Hello fellow qiimers! That's my first post here so I hope that it'll follow all community guidelines
I'm using :qiime2: to perform 16S metagenomic analysis. Recently I wanted to review all possible options for classifying tools (been using vsearch classifier previously) and when I've tried to incorporate other commands from feature-classifier
into my workflow I've received following error message from taxa barplot
tool:
Feature IDs found in the table are missing from the taxonomy: {'b7d56027f65de48259ecde66b95a2247', '452c2a0920b0890c86a02f3079c2f756'}
Upon further inspection I've found out that number of features doesn't match for input (1.8 MB) and output (754.2 KB) for classifier method. Indeed both of two missing ASVs belong to species that couldn't be found in my curated silva database, since they belong to two separate fungal organisms, and my database is targeted at V3-V4 regions of bacterial 16S gene.

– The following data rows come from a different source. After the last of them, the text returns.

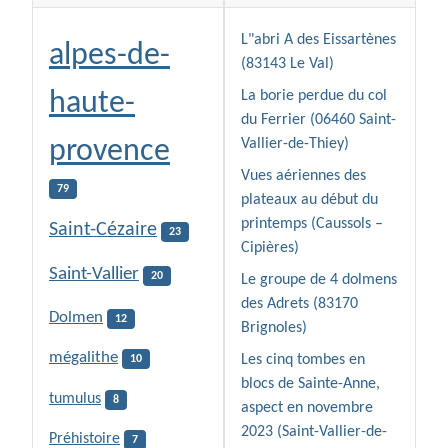
L"abri A des Eissartènes
alpes-de-
(83143 Le Val)
haute-
La borie perdue du col
du Ferrier (06460 Saint-
provence
Vallier-de-Thiey)
Vues aériennes des
79
plateaux au début du
printemps (Caussols –
Saint-Cézaire
23
Cipières)
Saint-Vallier
20
Le groupe de 4 dolmens
des Adrets (83170
Dolmen
12
Brignoles)
mégalithe
Les cinq tombes en
10
blocs de Sainte-Anne,
tumulus
8
aspect en novembre
2023 (Saint-Vallier-de-
Préhistoire
7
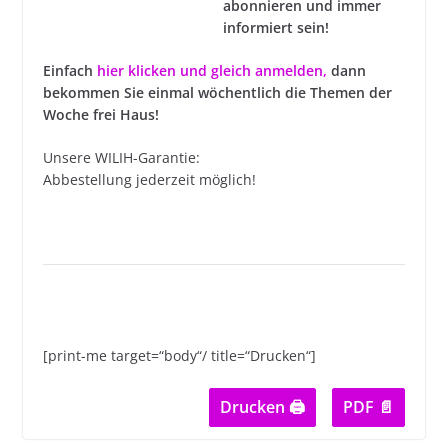
abonnieren und immer
informiert sein!
Einfach
hier klicken und gleich anmelden
,
dann
bekommen Sie einmal wöchentlich die Themen der
Woche frei Haus!
Unsere WILIH-Garantie:
Abbestellung jederzeit möglich!
[print-me target=“body“/ title=“Drucken“]
Drucken 🖨
PDF 📄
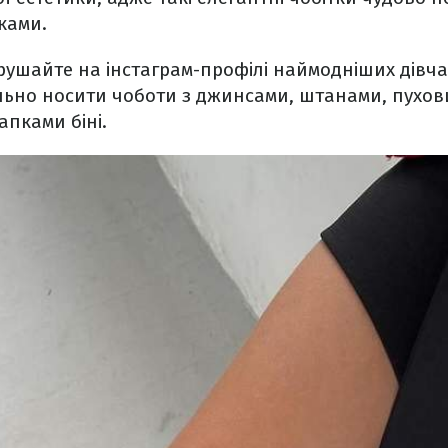
ками.
рушайте на інстаграм-профілі наймодніших дівча
ильно носити чоботи з джинсами, штанами, пухов
пками біні.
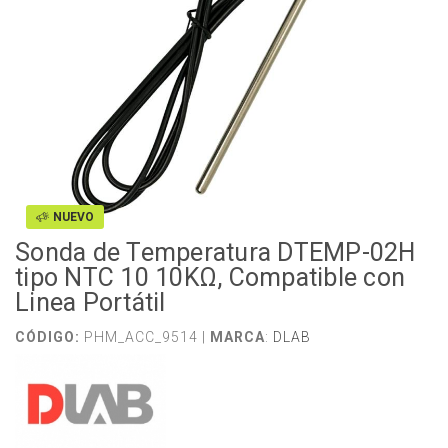
NUEVO
Sonda de Temperatura DTEMP-02H
tipo NTC 10 10KΩ, Compatible con
Linea Portátil
CÓDIGO:
PHM_ACC_9514 |
MARCA
:
DLAB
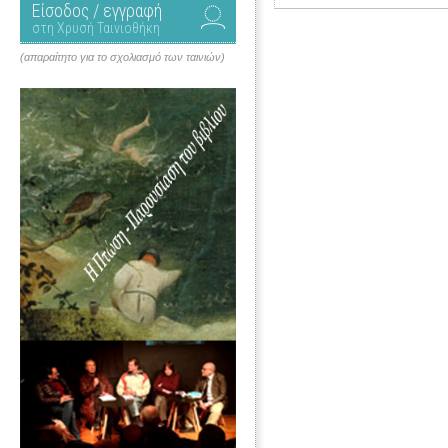
Είσοδος / εγγραφή
στη Χρυσή Ταινιοθήκη
(απαραίτητο για το σχολιασμό των ταινιών)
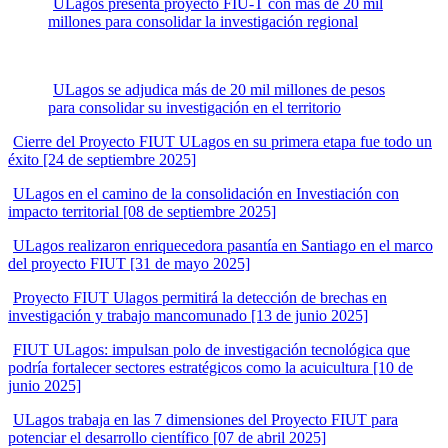
ULagos presenta proyecto FIU-T con más de 20 mil
millones para consolidar la investigación regional
ULagos se adjudica más de 20 mil millones de pesos
para consolidar su investigación en el territorio
Cierre del Proyecto FIUT ULagos en su primera etapa fue todo un
éxito [24 de septiembre 2025]
ULagos en el camino de la consolidación en Investiación con
impacto territorial [08 de septiembre 2025]
ULagos realizaron enriquecedora pasantía en Santiago en el marco
del proyecto FIUT [31 de mayo 2025]
Proyecto FIUT Ulagos permitirá la detección de brechas en
investigación y trabajo mancomunado [13 de junio 2025]
FIUT ULagos: impulsan polo de investigación tecnológica que
podría fortalecer sectores estratégicos como la acuicultura [10 de
junio 2025]
ULagos trabaja en las 7 dimensiones del Proyecto FIUT para
potenciar el desarrollo científico [07 de abril 2025]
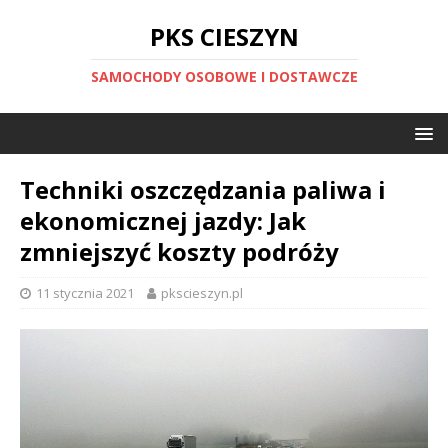
PKS CIESZYN
SAMOCHODY OSOBOWE I DOSTAWCZE
Techniki oszczędzania paliwa i
ekonomicznej jazdy: Jak
zmniejszyć koszty podróży
11 stycznia 2021
pkscieszyn.pl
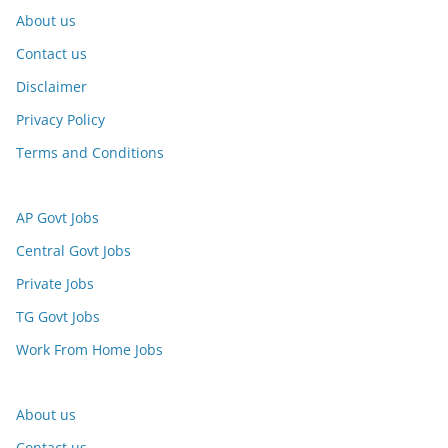
About us
Contact us
Disclaimer
Privacy Policy
Terms and Conditions
AP Govt Jobs
Central Govt Jobs
Private Jobs
TG Govt Jobs
Work From Home Jobs
About us
Contact us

Previously I've found vsearch classifier to treat those sequences as unassigned and leave them be (example (646.3 KB) containing aforementioned IDs as "Unassigned", which is an output of classify-consensus-blast
method, with exception of using unmodified silva database), but classify-hybrid-vsearch-sklearn
classifier, as well as classify-consensus-blast
method discard them, which may later lead to consistency issues, as presented above - on example of taxa barplot
command.
I believe that there is some way around it, using various filtering methods, but I wasn't able to come up with anything elegant yet.
What I find most interesting in this situation is that using those two commands that make up hybrid classification method separately doesn't create such problems, but I suppose that those were heavily modified in order for them to work combined.